PUBLICITÉ

Créer pour vaincre le perfectionnisme

Parents image article

« L’art lave notre âme de la poussière du quotidien », disait Picasso. Je jubile. J’ai l’impression d’avoir enfin découvert la recette secrète pour mettre K.O. ce foutu perfectionnisme, maladie débilitante ou sale trait de caractère hérité de je ne sais où, qui empêche bien des femmes autour de moi d’exprimer pleinement leur joie de vivre.

Il suffit d’accepter de retrouver son cœur d’enfant et de se donner la permission d’explorer sa créativité en toute liberté, sans attente de résultats. Se remettre dans la peau d’un enfant de cinq ans, finalement, et se donner le droit de faire n’importe quoi, tout ce dont on a secrètement envie sans jamais oser, même si notre tête ne cesse de nous répéter que nous n’avons aucun talent, que nous avons l’air fou et qu’il y a certainement des choses plus importantes à faire dans la vie (comme le ménage, le lavage, les courses et autres tâches ingrates du quotidien). Pas facile, mais possible, je vous le jure !

J’ai suivi, la semaine dernière, un atelier de peinture avec une artiste que j’admire énormément. À force de traîner dans sa galerie et de m’extasier devant la beauté éclatante de ses toiles, elle a fini par me proposer de me livrer quelques secrets de son univers coloré. Un rêve inespéré.

Le plaisir de barbouiller du papier

Avec une amie aussi passionnée d’art et de création que moi, j’ai passé trois heures en sa compagnie à barbouiller du papier et des toiles, découvrant peu à peu la magie des couleurs et de l’expression spontanée. Caroline White a simplement déposé une motte épaisse de peinture rose sur une grande feuille de papier, nous a mis une guenille entre les mains et nous a ordonné de nous amuser à barbouiller notre feuille sans réfléchir. Sans réfléchir ? Vraiment ? Vous n’imaginez pas l’angoisse que j’ai ressentie en dedans.
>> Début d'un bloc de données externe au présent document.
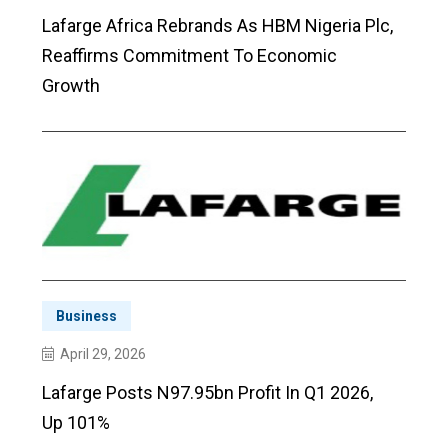
Lafarge Africa Rebrands As HBM Nigeria Plc,
Reaffirms Commitment To Economic
Growth
Business
April 29, 2026
Lafarge Posts N97.95bn Profit In Q1 2026,
Up 101%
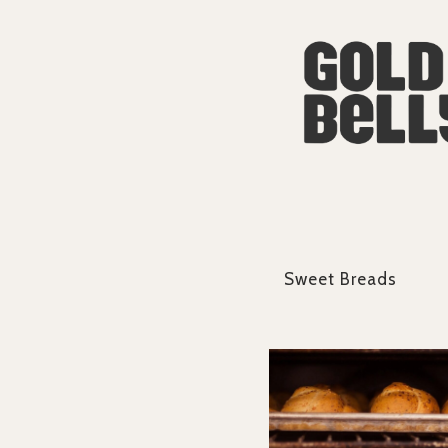
Sweet Breads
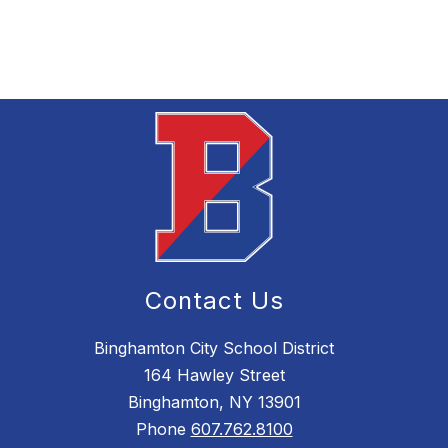
Contact Us
Binghamton City School District
164 Hawley Street
Binghamton, NY 13901
Phone
607.762.8100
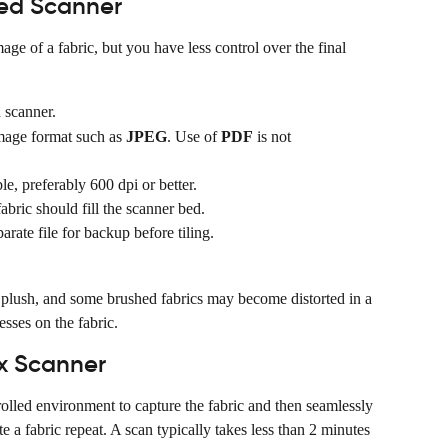
bed Scanner
age of a fabric, but you have less control over the final 
 scanner.
mage format such as 
JPEG
. Use of 
PDF
 is not 
le, preferably 600 dpi or better.
abric should fill the scanner bed.
arate file for backup before tiling.
, plush, and some brushed fabrics may become distorted in a 
esses on the fabric.
ex Scanner
lled environment to capture the fabric and then seamlessly 
e a fabric repeat. A scan typically takes less than 2 minutes 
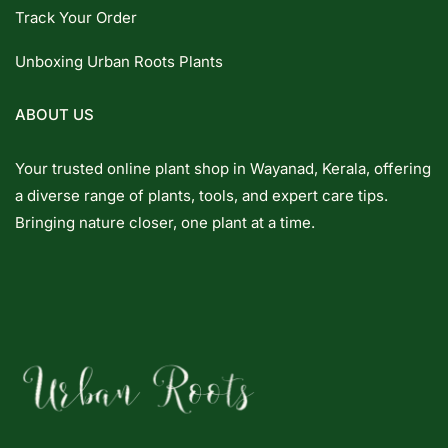
Track Your Order
Unboxing Urban Roots Plants
ABOUT US
Your trusted online plant shop in Wayanad, Kerala, offering
a diverse range of plants, tools, and expert care tips.
Bringing nature closer, one plant at a time.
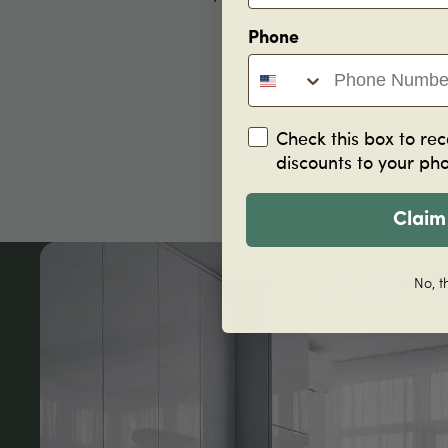
Phone
Check this box to rec
discounts to your ph
Claim
No, t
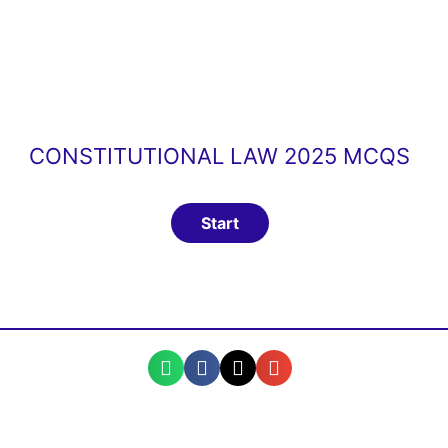
CONSTITUTIONAL LAW 2025 MCQS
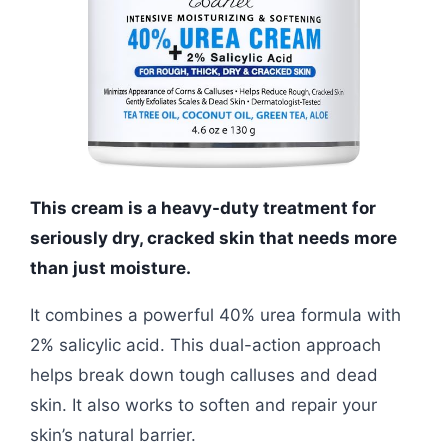
This cream is a heavy-duty treatment for
seriously dry, cracked skin that needs more
than just moisture.
It combines a powerful 40% urea formula with
2% salicylic acid. This dual-action approach
helps break down tough calluses and dead
skin. It also works to soften and repair your
skin’s natural barrier.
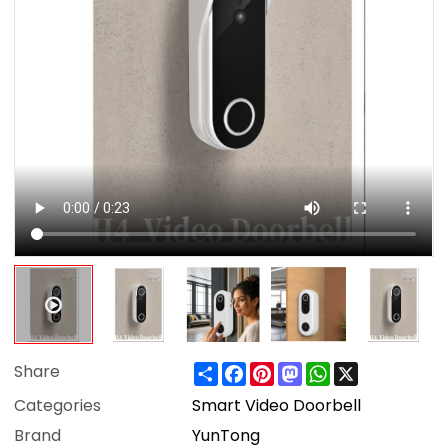
Share
Facebook
Pinterest
Mastodon
WhatsApp
X
Share
Categories
Smart Video Doorbell
Brand
YunTong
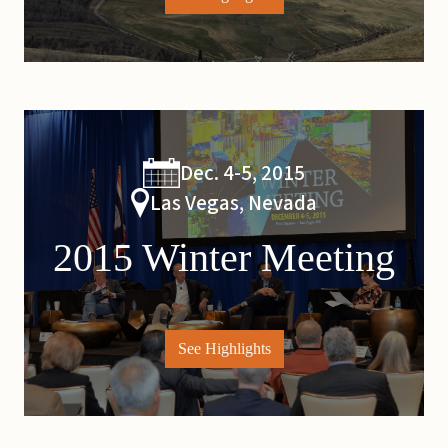
Dec. 4-5, 2015
Las Vegas, Nevada
2015 Winter Meeting
See Highlights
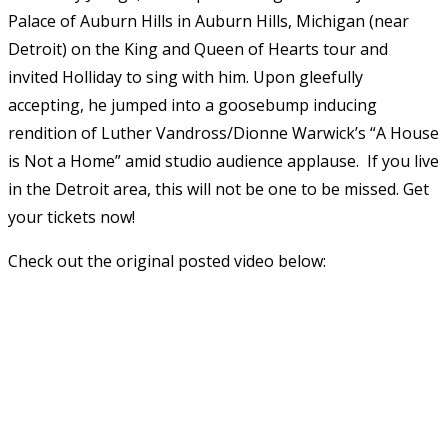
Palace of Auburn Hills in Auburn Hills, Michigan (near
Detroit) on the King and Queen of Hearts tour and
invited Holliday to sing with him. Upon gleefully
accepting, he jumped into a goosebump inducing
rendition of Luther Vandross/Dionne Warwick’s “A House
is Not a Home” amid studio audience applause. If you live
in the Detroit area, this will not be one to be missed. Get
your tickets now!
Check out the original posted video below:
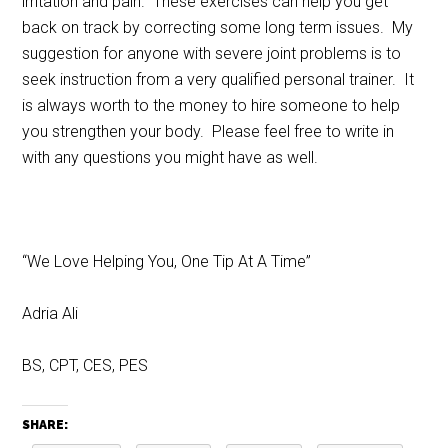
irritation and pain. These exercises can help you get
back on track by correcting some long term issues. My
suggestion for anyone with severe joint problems is to
seek instruction from a very qualified personal trainer. It
is always worth to the money to hire someone to help
you strengthen your body. Please feel free to write in
with any questions you might have as well.
“We Love Helping You, One Tip At A Time”
Adria Ali
BS, CPT, CES, PES
SHARE:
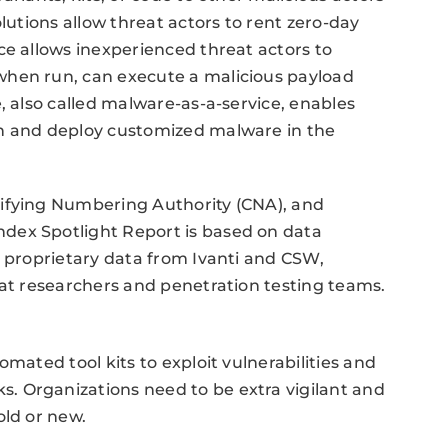
lutions allow threat actors to rent zero-day
ce allows inexperienced threat actors to
when run, can execute a malicious payload
, also called malware-as-a-service, enables
in and deploy customized malware in the
tifying Numbering Authority (CNA), and
dex Spotlight Report is based on data
g proprietary data from Ivanti and CSW,
eat researchers and penetration testing teams.
mated tool kits to exploit vulnerabilities and
. Organizations need to be extra vigilant and
old or new.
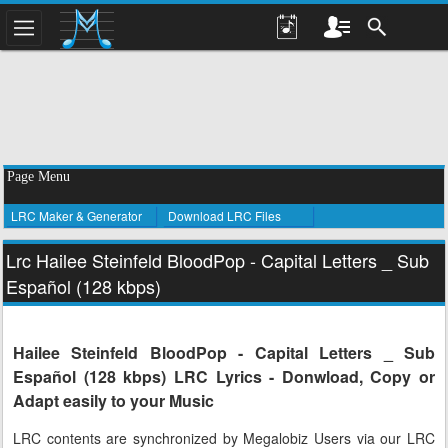
Page Menu
LRC Maker & Generator
Download LRC Files
Lrc Hailee Steinfeld BloodPop - Capital Letters _ Sub
Español (128 kbps)
Hailee Steinfeld BloodPop - Capital Letters _ Sub
Español (128 kbps) LRC Lyrics - Donwload, Copy or
Adapt easily to your Music
LRC contents are synchronized by Megalobiz Users via our LRC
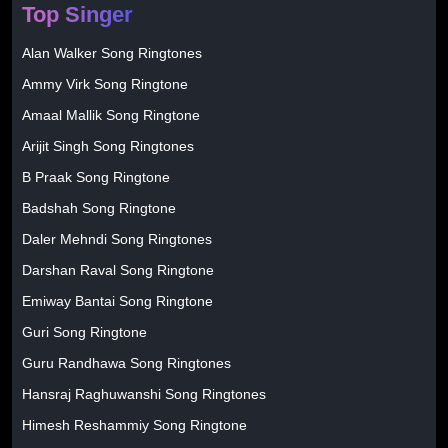
Top Singer
Alan Walker Song Ringtones
Ammy Virk Song Ringtone
Amaal Mallik Song Ringtone
Arijit Singh Song Ringtones
B Praak Song Ringtone
Badshah Song Ringtone
Daler Mehndi Song Ringtones
Darshan Raval Song Ringtone
Emiway Bantai Song Ringtone
Guri Song Ringtone
Guru Randhawa Song Ringtones
Hansraj Raghuwanshi Song Ringtones
Himesh Reshammiy Song Ringtone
Faire n’importe quoi quand on veut bien faire, quand on veut tout réussir à la perfection, tout de suite, sous peine de décevoir les autres et surtout de perdre toutes ses illusions face à soi-même ?
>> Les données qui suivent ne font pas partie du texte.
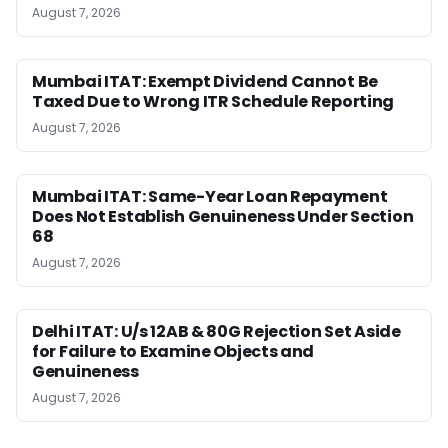
August 7, 2026
Mumbai ITAT: Exempt Dividend Cannot Be
Taxed Due to Wrong ITR Schedule Reporting
August 7, 2026
Mumbai ITAT: Same-Year Loan Repayment
Does Not Establish Genuineness Under Section
68
August 7, 2026
Delhi ITAT: U/s 12AB & 80G Rejection Set Aside
for Failure to Examine Objects and
Genuineness
August 7, 2026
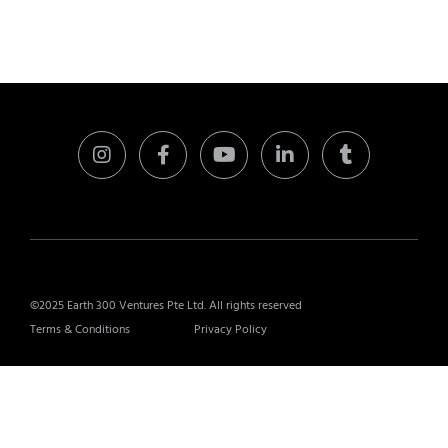
©2025 Earth 300 Ventures Pte Ltd. All rights reserved
Terms & Conditions
Privacy Policy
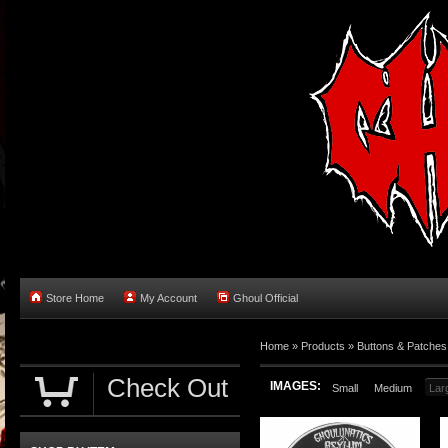
Store Home
My Account
Ghoul Official
Home
»
Products
»
Buttons & Patches
Check Out
IMAGES:
Small
Medium
Lar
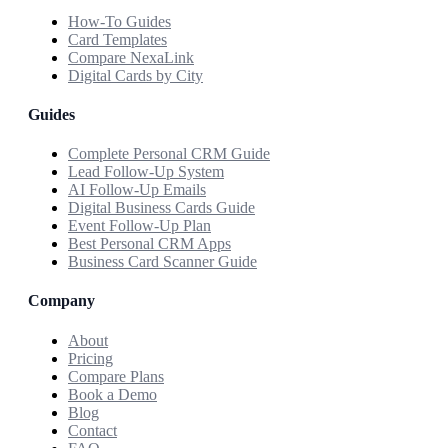
How-To Guides
Card Templates
Compare NexaLink
Digital Cards by City
Guides
Complete Personal CRM Guide
Lead Follow-Up System
AI Follow-Up Emails
Digital Business Cards Guide
Event Follow-Up Plan
Best Personal CRM Apps
Business Card Scanner Guide
Company
About
Pricing
Compare Plans
Book a Demo
Blog
Contact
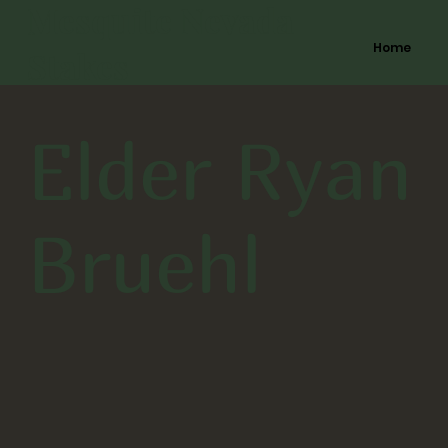
Mesquite Nevada
Home
Stakes
Elder Ryan
Bruehl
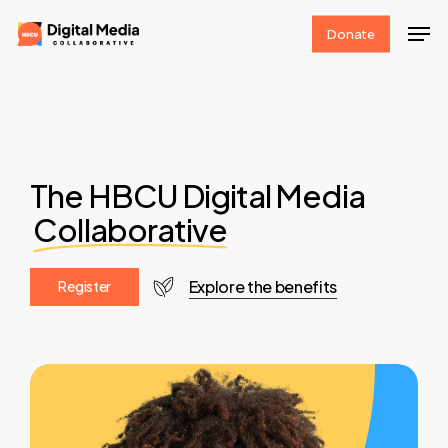
Skip
Men
Donate
to
Clos
main
Men
content
The HBCU Digital Media
Collaborative
Explore the benefits
R
e
g
i
s
t
e
r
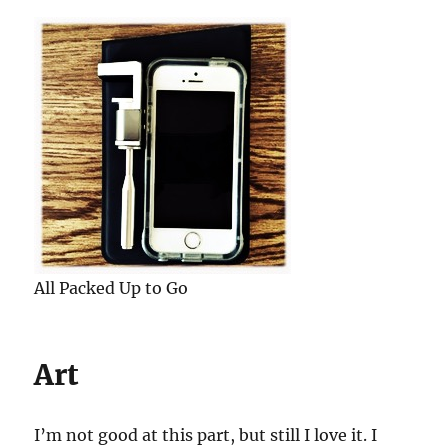
All Packed Up to Go
Art
I’m not good at this part, but still I love it. I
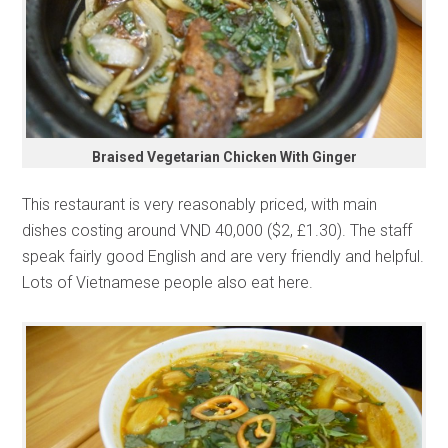
Braised Vegetarian Chicken With Ginger
This restaurant is very reasonably priced, with main
dishes costing around VND 40,000 ($2, £1.30). The staff
speak fairly good English and are very friendly and helpful.
Lots of Vietnamese people also eat here.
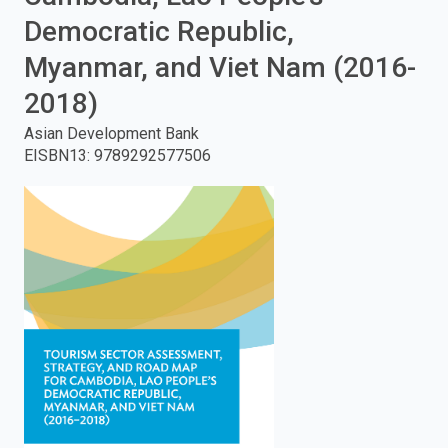
Democratic Republic,
enter
Myanmar, and Viet Nam (2016-
to
2018)
search.
Asian Development Bank
EISBN13
:
9789292577506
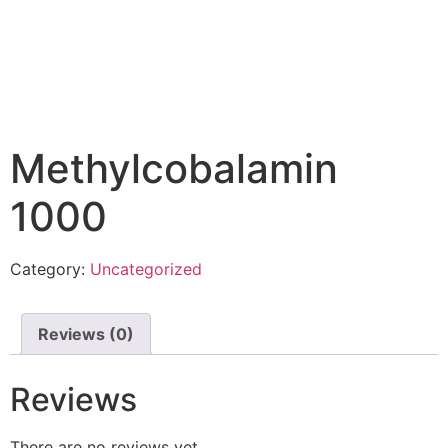
Methylcobalamin
1000
Category:
Uncategorized
Reviews (0)
Reviews
There are no reviews yet.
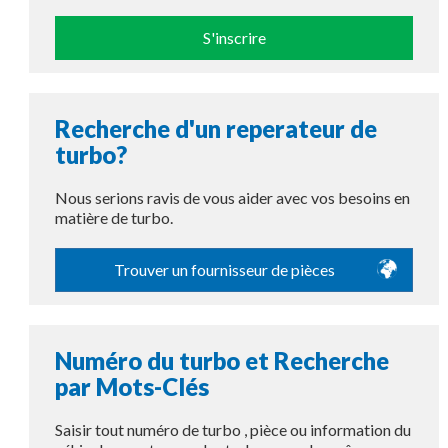
S'inscrire
Recherche d'un reperateur de
turbo?
Nous serions ravis de vous aider avec vos besoins en
matière de turbo.
Trouver un fournisseur de pièces
Numéro du turbo et Recherche
par Mots-Clés
Saisir tout numéro de turbo , pièce ou information du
J’ai fait un gros effort pour faire taire mon côté rationnel et j’ai plongé, la peur au ventre. Mes mains se sont joyeusement vautrées dans le rose. J’ai étendu la couleur sur ma feuille, timidement d’abord puis avec un peu plus de vigueur et de passion. Le plaisir et le sentiment de libération qu’on ressent au fur et à mesure que nos blocages tombent sont indescriptibles. C’est un peu comme arriver à danser sans retenue, mais sur une toile en laissant plein de traces colorées derrière nous. On ajoute d’autres couleurs, on mélange, on superpose. Des formes et des textures apparaissent à notre plus grande surprise. Beau, laid on s’en fout. Ça n’a plus d’importance. C’est le geste qui compte, la permission qu’on se donne enfin d’accepter pleinement notre imperfection pour nous donner le droit d’explorer la couleur de nos envies.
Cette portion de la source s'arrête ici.